4.3 Mixed-Signal Event Input

Neural events are injected into the synapse drivers using four event interface buses in each half of anncore. Each bus consists of four signals address[5:0], select[4:0], pulse, and stable. These signals are generated by flip-flops in the event handling logic and are required to keep below a maximum skew of 200ps at the according anncore pins (see undefined regions in Fig. 8 a). Since the inputs to the anncore have no synchronous relation to a clock signal, the timing to these pins cannot be constrained by a sequential relation, like the standard setup and hold conditions between two flip-flops. The signals rather have to be treated like a source-synchronous bus with a strobe signal as a reference signal and all bus signals must be constrained to stay within a maximum skew compared to the strobe signal. From a functional point of view, the pulse signal acts as this strobe signal (cf. Section 2.1 and Fig. 8 a). While allowing for a clock skew of 50ps to the registers generating these signals, they have been constrained for a maximum skew of 150ps w.r.t. the pulse signal using the following constraints:

figure b
Figure 8
figure 8

a The event interface consists of the row select and event addresses as well as three timing signals for the synapse driver. b Slack distribution w.r.t. pulse pins at the event interface.
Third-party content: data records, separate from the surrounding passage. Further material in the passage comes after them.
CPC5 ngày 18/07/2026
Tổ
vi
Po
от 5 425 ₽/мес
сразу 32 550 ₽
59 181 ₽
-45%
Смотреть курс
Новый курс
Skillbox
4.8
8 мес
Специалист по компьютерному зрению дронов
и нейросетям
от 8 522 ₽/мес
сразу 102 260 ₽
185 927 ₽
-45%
The mutual definition of a negative setup time between the signals results in a temporal window within which the signals must arrive at the anncore pins. The above statements are part of the timing constraints which are used as an input already for synthesis. They are interpreted equally to a regular setup constraint and the tool fixes violations during setup-time optimization steps. The resulting delay distribution of all affected signals is shown in Fig. 8 b. In the typical and fast corner the delay values cover a range of 125ps and 75ps, respectively. In the slow corner, the spread is about 190ps which is perfectly within specification.

4.4 Partition Interface Timing

In Fig. 7 the floorplan of the most recent version Brain-ScaleS-2 chip is shown. The two PPUs are placed at the top and bottom edges as a copy of one implemented design partition. Each PPU has a purely digital interface to the digital control logic at its left edge and an interface to the anncore which is connected to anncore pins (see also Fig. 9). Registers inside the PPU partition are connected to registers in the anncore while both receive the same clock. This clock can be switched off towards the synapse array by a clock gate, controlled by the PPU, to save dynamic power. The main problem that comes with this configuration is the fact that this gated clock is yet to be implemented inside the PPU partition, thus has an initially unknown clock tree propagation delay. Therefore the standard methods to derive the interface timing for the partition implementation are not applicable here. We use the following approach to solve this, which could be considered a generic solution to such configurations:

Figure 9
figure 9

Data path and alock distribution network between the synchronous synapse memory interface and the corresponding logic in the plasticity processing unit. Grey wires illustrate direct connections between partition and anncore pins. Dashed buffer symbols denote signal and clock paths that can be timing optimized. All other routing and the placement of the solid buffers is fixed.

In general, timing budgeting using virtual in-place optimization (IPO) provided by the Innovus tool is used to derive the partition interface timing before splitting off the PPU design for separate implementation. A preliminary place-and-route step and a provisional timing optimization is automatically run in this step to estimate the signal timing at partition boundaries. During budgeting, a certain amount of available time on signal paths between two flip-flops before and after a partition boundary (slack) is distributed between both sides, depending on provisional optimization results. The changes made during optimization are then reverted and actual timing optimization has to be carried out during partition and top-level implementation, using the slack values that have been distributed to the respective signal pins. However, since the involved algorithms assume that during later implementation steps the optimization engine will operate on both sides of the partition boundary, this cannot be applied to the signals directly connecting to the anncore since no buffers can be added outside the partition. This affects all grey interconnect lines and routing inside the anncore (cf. Fig. 9).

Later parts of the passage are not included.